Completing a residency, like an apprenticeship program or on-the-job training, is required to practice medicine in all 50 states. It is grueling, with 60-hour work weeks and on-call hours on top of the work requirement. It takes from three to seven years to complete a residency program, depending on the specialty. Most countries have a similar requirement. Yet even foreign-trained doctors, who have gone through residency elsewhere, still must complete a second residency program in most states. This is slowly changing. According to the Kaiser Family Foundation, nine states have passed laws granting some foreign-trained physicians an avenue to practice medicine without repeating a residency program. A dozen more states are debating similar legislation. Not everyone is happy about this change:
Proponents of the new laws say qualified doctors shouldn’t have to spend years completing a second residency training. Opponents worry about patient safety and doubt the licensing change will ease the doctor shortage.
Foreign-trained physicians are nothing new. About one-quarter of physicians who practice in the United States were born in another country. The U.S. is known as a desirable country in which to practice medicine. One advantage is that the reward of a licensure could be used to attract/restrict physicians to underserved areas and rural towns for a period of time.
Supporters of the new licensing laws include Zalmai Afzali, an internal medicine doctor who finished medical school and a residency program in Afghanistan before fleeing the Taliban and coming to the U.S. in 2001.
He said most physicians trained elsewhere would be happy to work in rural or other underserved areas.
Dr. Afzali is something of an exception. It took him 12 years to gather the required paperwork and complete a residency to practice medicine in the U.S. Today there is a shortage of residencies (graduate medical training positions), and foreign-born, foreign-trained physicians are the last on the list for residency. Upwards of 10,000 residency applicants fail to match to a residency every year. They can try again the following year, but most will likely never match to a residency and likely never be allowed to practice in the U.S.
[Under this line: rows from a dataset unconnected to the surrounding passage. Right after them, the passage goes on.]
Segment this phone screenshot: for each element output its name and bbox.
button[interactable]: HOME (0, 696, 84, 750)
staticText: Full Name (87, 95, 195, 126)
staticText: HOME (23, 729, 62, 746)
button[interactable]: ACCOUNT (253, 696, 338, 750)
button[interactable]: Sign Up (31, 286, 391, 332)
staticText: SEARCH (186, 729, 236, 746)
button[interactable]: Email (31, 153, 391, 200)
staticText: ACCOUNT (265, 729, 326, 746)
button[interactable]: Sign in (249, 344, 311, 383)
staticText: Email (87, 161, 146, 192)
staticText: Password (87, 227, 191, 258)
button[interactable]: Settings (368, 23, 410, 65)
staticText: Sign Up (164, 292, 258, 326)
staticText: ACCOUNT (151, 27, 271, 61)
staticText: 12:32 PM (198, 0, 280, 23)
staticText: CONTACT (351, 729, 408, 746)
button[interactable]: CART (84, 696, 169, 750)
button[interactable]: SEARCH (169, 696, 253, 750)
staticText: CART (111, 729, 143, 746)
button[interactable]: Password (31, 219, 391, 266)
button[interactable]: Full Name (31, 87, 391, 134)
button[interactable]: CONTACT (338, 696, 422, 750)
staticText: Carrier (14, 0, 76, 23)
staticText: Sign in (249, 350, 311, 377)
But a commission of national health organizations questions whether loosening residency requirements for foreign-trained doctors would ease the shortage. Doctors in these programs could still face licensing and employment barriers, it wrote in a report that makes recommendations without taking a stance on such legislation.
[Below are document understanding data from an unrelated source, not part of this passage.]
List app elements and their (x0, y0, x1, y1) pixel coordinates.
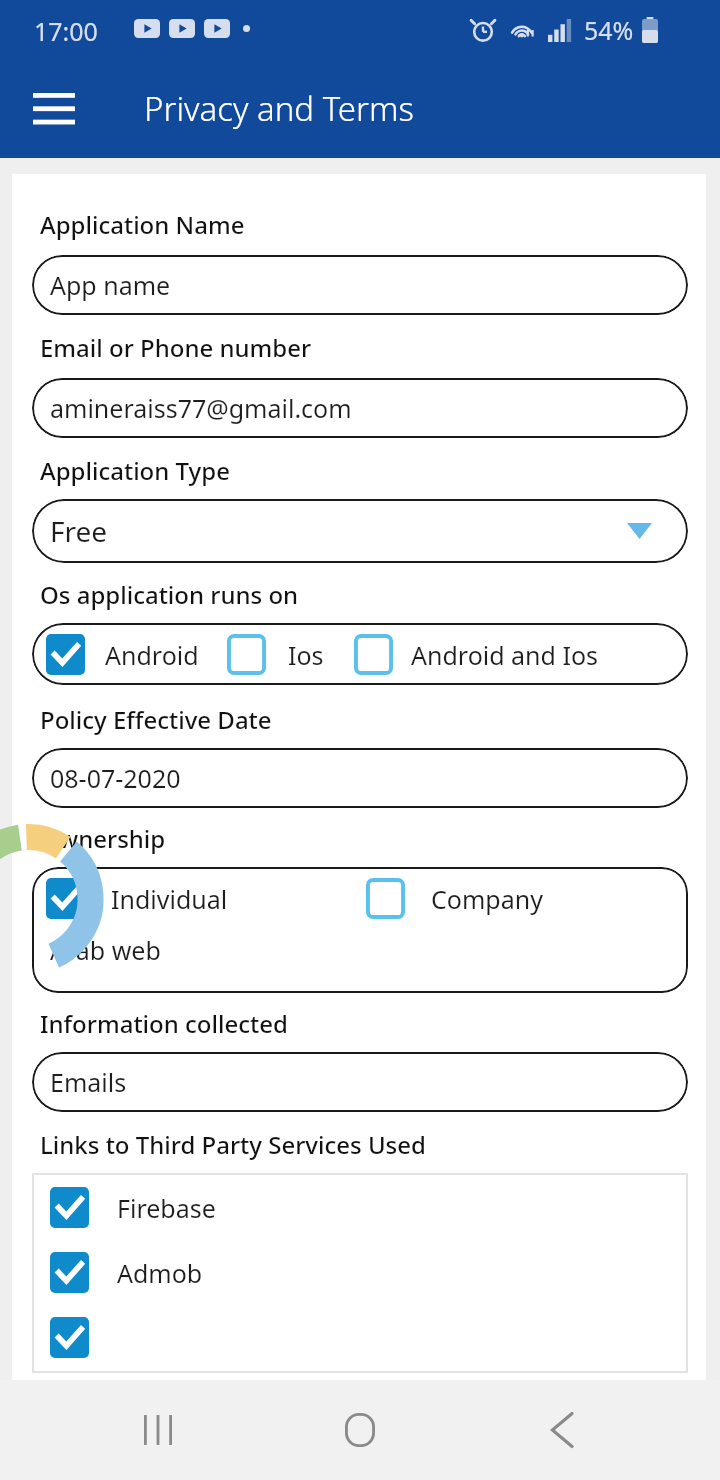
staticText: Information collected (40, 1007, 288, 1040)
button[interactable]: 08-07-2020 (32, 748, 688, 808)
staticText: Application Type (40, 454, 230, 487)
button[interactable]: Home (316, 1386, 404, 1474)
staticText: Admob (117, 1256, 203, 1290)
button[interactable]: Individual (46, 878, 228, 919)
staticText: 54% (584, 13, 634, 47)
button[interactable]: Android (46, 634, 199, 675)
staticText: Arab web (50, 933, 161, 967)
button[interactable]: Firebase (50, 1187, 688, 1228)
staticText: 17:00 (34, 14, 98, 48)
button[interactable]: amineraiss77@gmail.com (32, 378, 688, 438)
staticText: Ios (288, 638, 324, 672)
button[interactable]: Open navigation menu (22, 76, 86, 140)
staticText: Firebase (117, 1191, 216, 1225)
staticText: Free (50, 512, 108, 550)
button[interactable]: Recent apps (114, 1386, 202, 1474)
staticText: Android and Ios (411, 638, 599, 672)
staticText: Individual (111, 882, 228, 916)
staticText: Emails (50, 1065, 127, 1099)
staticText: amineraiss77@gmail.com (50, 391, 352, 425)
staticText: Os application runs on (40, 578, 299, 611)
staticText: Email or Phone number (40, 331, 312, 364)
button[interactable]: Back (518, 1386, 606, 1474)
button[interactable] (50, 1317, 688, 1358)
button[interactable]: Company (366, 878, 543, 919)
staticText: Application Name (40, 208, 245, 241)
button[interactable]: Emails (32, 1052, 688, 1112)
staticText: Ownership (40, 822, 166, 855)
staticText: Android (105, 638, 199, 672)
staticText: Policy Effective Date (40, 703, 272, 736)
button[interactable]: Free (32, 499, 688, 563)
staticText: Privacy and Terms (144, 86, 415, 131)
staticText: App name (50, 268, 171, 302)
staticText: 08-07-2020 (50, 761, 181, 795)
button[interactable]: Android and Ios (354, 634, 599, 675)
staticText: Links to Third Party Services Used (40, 1128, 426, 1161)
button[interactable]: Ios (227, 634, 324, 675)
button[interactable]: App name (32, 255, 688, 315)
button[interactable]: Admob (50, 1252, 688, 1293)
staticText: Company (431, 882, 543, 916)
Some of the other hurdles to medical practice are hard to overcome. Most foreign-trained physicians would need to work with a mentor to supervise them for the first year. Finding a supervising physician may be difficult. Malpractice insurance may be difficult to obtain. Physicians who are trained in a specialty may have difficulty getting recognized by national boards that govern that specialty. That could mean cardiologists have to work as primary care physicians, for example.
How well these new laws work depends on the details. The laws will attract few applicants if restricted to only English-speaking countries like Canada, Britain, Australia and New Zealand. Both federal and state programs could also consider funding abbreviated residency programs, say, one-year programs, to help ease foreign trained physicians into practice eligibility. This should also be extended to many of the 10,000 medical school graduates who fail to match with a residency each year.
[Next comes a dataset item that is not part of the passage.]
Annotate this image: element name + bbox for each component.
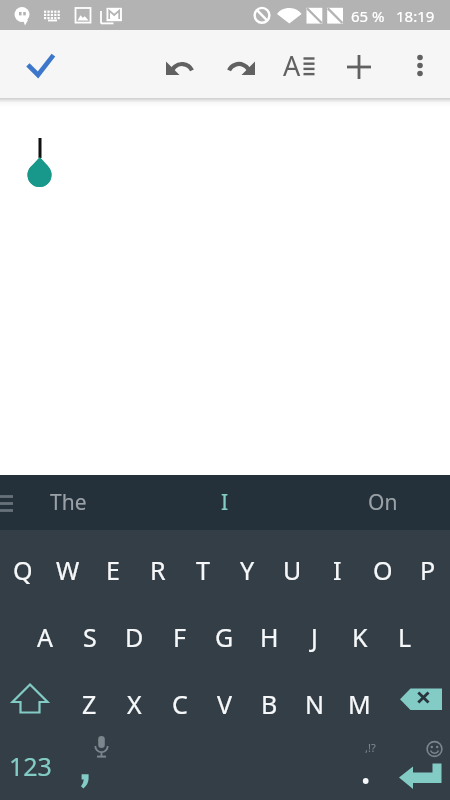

The United States has a physician shortage, and residency is the bottleneck. The U.S. does not have a shortage of medical school graduates who would like to practice medicine, however. States should pursue these as an opportunity to address the growing physician shortage.
Read More at KFF Health News: States Facing Doctor Shortages Ease Licensing Rules for Foreign-Trained Physicians
If foreign-trained doctors are required to go through residency, are they subject to the same residency matching as new medical students? If so, do they take away available slots from U.S. medical students?
It seems to me that the match quota needs to be expanded or eliminated before we start deliberately poaching other countries’ physicians.
Yes, international medical graduates compete for the same pool of residency slots as American medical graduates. Some foreign medical graduates are American citizens who studied abroad, while others are foreigners who trained abroad and wish to practice in the US. Even doctors who have gone through a residency abroad cannot practice in the US until they have gone through a US residency, except for the nine states I wrote about. The shortage of residency positions is because the AMA convinced Congress to cap the number of slots at 1996 levels to “avoid” a surplus of doctors.